GRAVITY: Dynamic gene regulatory network-enhanced RNA velocity modeling for trajectory inference and biological discovery

This subpackage provides a refactored, modular implementation of the GRAVITY workflow, inspired by the usability of scVelo while retaining GRAVITY’s regulation‑aware kinetics. The library exposes high‑level pipeline helpers and modular building blocks for preprocessing, two‑stage training, future position estimation, visualization, and TF importance analysis.

This subpackage focuses on a streamlined, research‑oriented interface with clear separation between preprocessing, training, future projection, and visualization components.

Key features

End‑to‑end pipeline with a single configuration object.
Two‑stage training (cell‑wise, then gene‑wise) with multi‑GPU support.
Regulation‑informed future position estimation and plotting utilities.
Exportable TF attention scores for downstream analysis.

Installation

It is recommended to use Python 3.9+ and a fresh virtual environment.

python -m venv .venv
source .venv/bin/activate
pip install -e .

If you need to control dependency versions manually, refer to pyproject.toml. For GPU, install an appropriate torch wheel first, then run pip install -e ..

Quickstart (end‑to‑end)

from gravity import PipelineConfig, run_pipeline

cfg = PipelineConfig(
    raw_counts="data/pancreas_long.csv",
    workdir="gravity_outputs",
    prior_network="prior_data/network_mouse.zip",
    accelerator="gpu",
    devices=[0, 1],
    strategy="ddp",
    make_plot=True,
    plot_genes=["GCG", "INS1"],
)
outputs = run_pipeline(cfg)
print(outputs)

Preparing CSV from AnnData (.h5ad)

If your dataset starts as an AnnData object, convert it once to the long-format CSV that GRAVITY consumes:

from gravity import export_intermediate_from_h5ad

export_intermediate_from_h5ad(
    input_h5ad="data/postprocessed.h5ad",
    output_csv="data/hair.csv",
    n_top_genes=1000,
    embed_key="X_umap",
    celltype_key="celltype",
)

This helper mirrors the workflow in gravity/smoke_test_hair.py and persists embeddings/clusters alongside spliced/unspliced counts.
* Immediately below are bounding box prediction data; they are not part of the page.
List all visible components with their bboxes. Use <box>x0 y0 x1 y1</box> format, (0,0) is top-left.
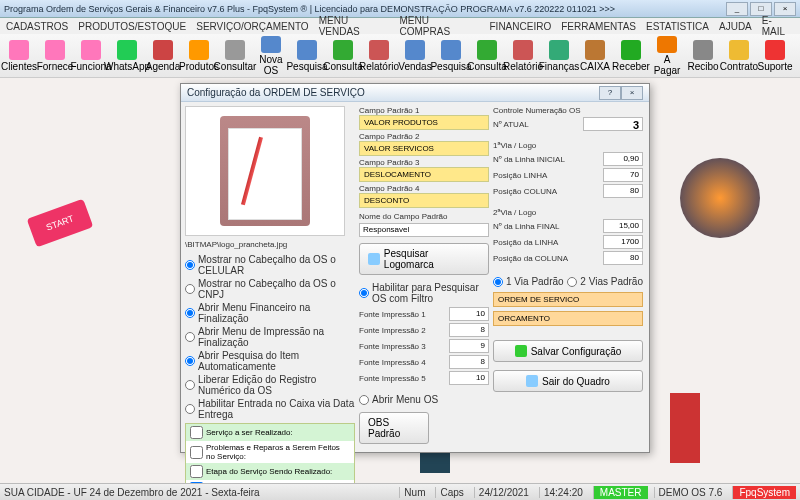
status-caps: Caps <box>435 487 467 498</box>
option-radio-2[interactable]: Abrir Menu Financeiro na Finalização <box>185 301 355 325</box>
orcamento-box[interactable]: ORCAMENTO <box>493 311 643 326</box>
main-canvas: START Configuração da ORDEM DE SERVIÇO ?… <box>0 78 800 483</box>
ordem-servico-box[interactable]: ORDEM DE SERVICO <box>493 292 643 307</box>
tool-relatório[interactable]: Relatório <box>506 36 540 76</box>
dialog-help-button[interactable]: ? <box>599 86 621 100</box>
num-atual-field[interactable]: 3 <box>583 117 643 131</box>
service-row-0[interactable]: Serviço a ser Realizado: <box>186 424 354 441</box>
campo-label-3: Campo Padrão 4 <box>359 184 489 193</box>
config-os-dialog: Configuração da ORDEM DE SERVIÇO ? × \BI… <box>180 83 650 453</box>
tool-produtos[interactable]: Produtos <box>182 36 216 76</box>
nome-campo-label: Nome do Campo Padrão <box>359 212 489 221</box>
tool-funciona[interactable]: Funciona <box>74 36 108 76</box>
campo-field-3[interactable]: DESCONTO <box>359 193 489 208</box>
via2rows-field-2[interactable]: 80 <box>603 251 643 265</box>
dialog-col-left: \BITMAP\logo_prancheta.jpg Mostrar no Ca… <box>185 106 355 483</box>
campo-field-0[interactable]: VALOR PRODUTOS <box>359 115 489 130</box>
via1rows-field-1[interactable]: 70 <box>603 168 643 182</box>
tool-nova os[interactable]: Nova OS <box>254 36 288 76</box>
tool-receber[interactable]: Receber <box>614 36 648 76</box>
campo-label-1: Campo Padrão 2 <box>359 132 489 141</box>
dialog-close-button[interactable]: × <box>621 86 643 100</box>
menu-estatistica[interactable]: ESTATISTICA <box>646 21 709 32</box>
obs-padrao-button[interactable]: OBS Padrão <box>359 412 429 444</box>
tool-vendas[interactable]: Vendas <box>398 36 432 76</box>
via2rows-field-0[interactable]: 15,00 <box>603 219 643 233</box>
status-time: 14:24:20 <box>539 487 587 498</box>
via-2-radio[interactable]: 2 Vias Padrão <box>567 275 643 288</box>
tool-fornece[interactable]: Fornece <box>38 36 72 76</box>
pesquisar-logomarca-button[interactable]: Pesquisar Logomarca <box>359 243 489 275</box>
salvar-config-button[interactable]: Salvar Configuração <box>493 340 643 362</box>
tool-consultar[interactable]: Consultar <box>218 36 252 76</box>
menubar: CADASTROSPRODUTOS/ESTOQUESERVIÇO/ORÇAMEN… <box>0 18 800 34</box>
option-radio-3[interactable]: Abrir Menu de Impressão na Finalização <box>185 325 355 349</box>
tool-caixa[interactable]: CAIXA <box>578 36 612 76</box>
service-row-2[interactable]: Etapa do Serviço Sendo Realizado: <box>186 463 354 480</box>
fonte-field-4[interactable]: 10 <box>449 371 489 385</box>
menu-ajuda[interactable]: AJUDA <box>719 21 752 32</box>
menu-serviço/orçamento[interactable]: SERVIÇO/ORÇAMENTO <box>196 21 308 32</box>
status-num: Num <box>399 487 429 498</box>
sair-quadro-button[interactable]: Sair do Quadro <box>493 370 643 392</box>
status-date: 24/12/2021 <box>474 487 533 498</box>
bg-circle <box>680 158 760 238</box>
tool-whatsapp[interactable]: WhatsApp <box>110 36 144 76</box>
bg-figure-3 <box>670 393 700 463</box>
option-radio-1[interactable]: Mostrar no Cabeçalho da OS o CNPJ <box>185 277 355 301</box>
menu-e-mail[interactable]: E-MAIL <box>762 15 794 37</box>
close-button[interactable]: × <box>774 2 796 16</box>
via1-title: 1ªVia / Logo <box>493 141 643 150</box>
tool-suporte[interactable]: Suporte <box>758 36 792 76</box>
menu-ferramentas[interactable]: FERRAMENTAS <box>561 21 636 32</box>
menu-produtos/estoque[interactable]: PRODUTOS/ESTOQUE <box>78 21 186 32</box>
service-row-1[interactable]: Problemas e Reparos a Serem Feitos no Se… <box>186 441 354 463</box>
tool-recibo[interactable]: Recibo <box>686 36 720 76</box>
tool-consulta[interactable]: Consulta <box>326 36 360 76</box>
tool-a pagar[interactable]: A Pagar <box>650 36 684 76</box>
menu-menu vendas[interactable]: MENU VENDAS <box>319 15 390 37</box>
logo-path: \BITMAP\logo_prancheta.jpg <box>185 238 355 251</box>
tool-pesquisa[interactable]: Pesquisa <box>290 36 324 76</box>
controle-title: Controle Numeração OS <box>493 106 643 115</box>
tool-consulta[interactable]: Consulta <box>470 36 504 76</box>
menu-menu compras[interactable]: MENU COMPRAS <box>400 15 480 37</box>
option-radio-4[interactable]: Abrir Pesquisa do Item Automaticamente <box>185 349 355 373</box>
dialog-title: Configuração da ORDEM DE SERVIÇO <box>187 87 599 98</box>
fonte-field-0[interactable]: 10 <box>449 307 489 321</box>
menu-financeiro[interactable]: FINANCEIRO <box>490 21 552 32</box>
fonte-field-2[interactable]: 9 <box>449 339 489 353</box>
dialog-titlebar: Configuração da ORDEM DE SERVIÇO ? × <box>181 84 649 102</box>
tool-finanças[interactable]: Finanças <box>542 36 576 76</box>
option-radio-6[interactable]: Habilitar Entrada no Caixa via Data Entr… <box>185 397 355 421</box>
via2rows-field-1[interactable]: 1700 <box>603 235 643 249</box>
campo-field-1[interactable]: VALOR SERVICOS <box>359 141 489 156</box>
menu-cadastros[interactable]: CADASTROS <box>6 21 68 32</box>
toolbar: ClientesForneceFuncionaWhatsAppAgendaPro… <box>0 34 800 78</box>
habilitar-filtro-radio[interactable]: Habilitar para Pesquisar OS com Filtro <box>359 281 489 305</box>
abrir-menu-os-radio[interactable]: Abrir Menu OS <box>359 393 489 406</box>
via1rows-field-2[interactable]: 80 <box>603 184 643 198</box>
option-radio-0[interactable]: Mostrar no Cabeçalho da OS o CELULAR <box>185 253 355 277</box>
via-1-radio[interactable]: 1 Via Padrão <box>493 275 564 288</box>
tool-contrato[interactable]: Contrato <box>722 36 756 76</box>
fonte-field-3[interactable]: 8 <box>449 355 489 369</box>
fonte-field-1[interactable]: 8 <box>449 323 489 337</box>
dialog-col-right: Controle Numeração OS Nº ATUAL3 1ªVia / … <box>493 106 643 483</box>
tool-clientes[interactable]: Clientes <box>2 36 36 76</box>
campo-label-2: Campo Padrão 3 <box>359 158 489 167</box>
status-demo: DEMO OS 7.6 <box>654 487 727 498</box>
nome-campo-input[interactable]: Responsavel <box>359 223 489 237</box>
window-controls: _ □ × <box>726 2 796 16</box>
tool-pesquisa[interactable]: Pesquisa <box>434 36 468 76</box>
campo-field-2[interactable]: DESLOCAMENTO <box>359 167 489 182</box>
tool-agenda[interactable]: Agenda <box>146 36 180 76</box>
status-system: FpqSystem <box>732 486 796 499</box>
via1rows-field-0[interactable]: 0,90 <box>603 152 643 166</box>
window-title: Programa Ordem de Serviços Gerais & Fina… <box>4 4 726 14</box>
tool-relatório[interactable]: Relatório <box>362 36 396 76</box>
maximize-button[interactable]: □ <box>750 2 772 16</box>
option-radio-5[interactable]: Liberar Edição do Registro Numérico da O… <box>185 373 355 397</box>
minimize-button[interactable]: _ <box>726 2 748 16</box>
status-date-text: SUA CIDADE - UF 24 de Dezembro de 2021 -… <box>4 487 393 498</box>
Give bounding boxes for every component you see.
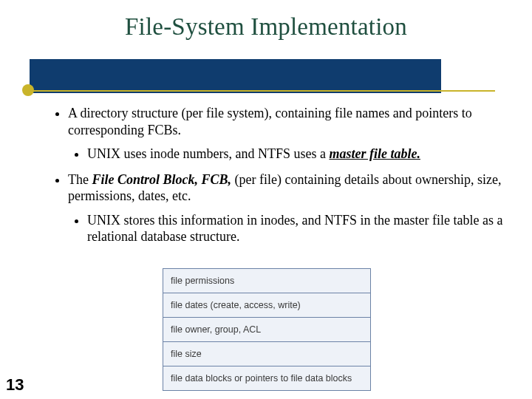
bullet-fcb: The File Control Block, FCB, (per file) … [68, 171, 510, 245]
text: The [68, 172, 92, 187]
slide-title: File-System Implementation [0, 13, 532, 41]
fcb-diagram: file permissions file dates (create, acc… [163, 268, 371, 391]
table-row: file owner, group, ACL [163, 317, 370, 341]
slide-body: A directory structure (per file system),… [52, 105, 510, 254]
text: UNIX uses inode numbers, and NTFS uses a [87, 146, 329, 161]
bullet-unix-ntfs-mft: UNIX uses inode numbers, and NTFS uses a… [87, 146, 510, 163]
text: UNIX stores this information in inodes, … [87, 213, 502, 245]
bullet-unix-inodes: UNIX stores this information in inodes, … [87, 212, 510, 245]
table-row: file permissions [163, 269, 370, 293]
title-bar [30, 59, 441, 93]
text: A directory structure (per file system),… [68, 106, 472, 137]
table-row: file dates (create, access, write) [163, 293, 370, 317]
table-row: file size [163, 341, 370, 366]
accent-underline [31, 90, 495, 92]
table-row: file data blocks or pointers to file dat… [163, 366, 370, 390]
page-number: 13 [6, 375, 24, 395]
fcb-term: File Control Block, FCB, [92, 172, 231, 187]
bullet-directory-structure: A directory structure (per file system),… [68, 105, 510, 163]
master-file-table-term: master file table. [329, 146, 420, 161]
Upon completion, workdir contains (names configurable via PipelineConfig):

combine.csv — preprocessed wide table
stage1.csv, stage1.ckpt — cell‑wise stage outputs
future_positions.npy — predicted future positions
stage2.csv, stage2.ckpt — gene‑wise stage outputs
attentions/ — TF score matrices and cell‑type mean attention networks
velocity_plots/*.png — cell‑ and gene‑level velocity plots (if enabled)

Modular usage

from gravity import (
    preprocess_counts,
    CellStageConfig, train_cell_stage,
    GeneStageConfig, train_gene_stage,
)
from gravity.tools.future import estimate_future_positions
from gravity.plotting.velocity import plot_velocity_cell, plot_velocity_gene

# 1) Preprocess
middle_csv = preprocess_counts("data/pancreas_long.csv", "gravity_outputs/combine.csv")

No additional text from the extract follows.